Despite these limitations, the study provides novel insights into a population that remains largely invisible in clinical research, routine care, registries, and guidelines. Patients with advanced MS bear the highest disease burden, yet are frequently excluded from the evidence base that informs treatment strategies. Our data illustrate that, once patients transition to institutional care, they often receive little or no disease-modifying treatment — and even symptomatic management is frequently limited — despite considerable residual life expectancy and ongoing progression.

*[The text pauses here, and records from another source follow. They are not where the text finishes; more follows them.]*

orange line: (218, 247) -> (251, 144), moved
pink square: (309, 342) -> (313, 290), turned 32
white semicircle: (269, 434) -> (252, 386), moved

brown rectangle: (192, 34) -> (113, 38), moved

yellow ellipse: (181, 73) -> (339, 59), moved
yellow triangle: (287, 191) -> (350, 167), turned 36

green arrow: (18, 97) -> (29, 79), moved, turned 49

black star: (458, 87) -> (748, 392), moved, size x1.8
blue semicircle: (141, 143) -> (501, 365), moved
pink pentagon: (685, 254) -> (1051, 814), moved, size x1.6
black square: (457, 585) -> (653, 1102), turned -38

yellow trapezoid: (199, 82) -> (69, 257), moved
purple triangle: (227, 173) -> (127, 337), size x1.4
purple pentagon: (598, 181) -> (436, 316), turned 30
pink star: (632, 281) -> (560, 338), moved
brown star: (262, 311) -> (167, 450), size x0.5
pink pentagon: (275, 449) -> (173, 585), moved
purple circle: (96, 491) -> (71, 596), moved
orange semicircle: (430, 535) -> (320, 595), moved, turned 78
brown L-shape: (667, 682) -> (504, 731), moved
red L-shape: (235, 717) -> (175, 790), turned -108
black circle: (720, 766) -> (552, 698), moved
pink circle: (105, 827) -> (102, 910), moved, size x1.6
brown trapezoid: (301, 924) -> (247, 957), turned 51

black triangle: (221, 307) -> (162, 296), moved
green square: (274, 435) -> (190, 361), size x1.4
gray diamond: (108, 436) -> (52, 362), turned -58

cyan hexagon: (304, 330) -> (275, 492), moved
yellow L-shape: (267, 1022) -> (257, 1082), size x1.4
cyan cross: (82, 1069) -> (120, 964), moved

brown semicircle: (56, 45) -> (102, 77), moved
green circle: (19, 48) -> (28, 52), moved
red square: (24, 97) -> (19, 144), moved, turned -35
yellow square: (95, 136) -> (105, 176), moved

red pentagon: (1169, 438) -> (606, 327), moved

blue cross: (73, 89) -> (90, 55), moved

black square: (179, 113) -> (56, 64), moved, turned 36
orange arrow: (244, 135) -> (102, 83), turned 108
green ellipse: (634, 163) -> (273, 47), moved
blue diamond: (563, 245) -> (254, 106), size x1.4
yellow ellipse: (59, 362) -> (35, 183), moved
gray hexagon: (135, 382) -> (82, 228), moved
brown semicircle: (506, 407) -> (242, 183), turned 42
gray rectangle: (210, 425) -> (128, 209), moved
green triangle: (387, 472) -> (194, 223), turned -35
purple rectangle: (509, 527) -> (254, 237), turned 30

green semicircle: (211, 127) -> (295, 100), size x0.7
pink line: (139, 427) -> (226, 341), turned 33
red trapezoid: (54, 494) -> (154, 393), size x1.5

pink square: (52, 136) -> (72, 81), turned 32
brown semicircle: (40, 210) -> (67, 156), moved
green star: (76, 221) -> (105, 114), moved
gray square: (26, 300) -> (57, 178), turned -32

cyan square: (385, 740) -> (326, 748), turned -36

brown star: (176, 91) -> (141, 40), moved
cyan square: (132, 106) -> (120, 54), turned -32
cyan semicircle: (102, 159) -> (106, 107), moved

This underscores substantial gaps in the care of patients with advanced MS, including their underrepresentation in clinical research and registries, the limited use of disease-modifying therapies, the absence of structured multidisciplinary care pathways, inadequate monitoring of disease activity, and insufficient access to symptomatic treatments and psychosocial support. Future efforts should prioritize tailored strategies to address these gaps, preserve function, prevent complications, and maintain quality of life in this underserved population. Registries could facilitate our understanding of changes in the natural disease course and the pathophysiology of advanced MS, especially in light of the growing landscape of DMTs. As clinical focus increasingly shifts toward preserving function, preventing complications, and maintaining quality of life in later disease stages, access to specialized MS care and individualized management and treatment approaches, including DMTs as well as supportive or symptomatic treatment options, become crucial. Importantly, Infrastructures that support psychosocial and socioeconomic needs—such as social counselling, peer support, psychological care, and caregiver education—should be expanded to ensure truly patient-centered, comprehensive management in advanced MS.
Conclusion
This study highlights the profound unmet needs and disease burden in patients with advanced MS. Future care strategies should address both individualized medical management and psychosocial and functional support to preserve quality of life.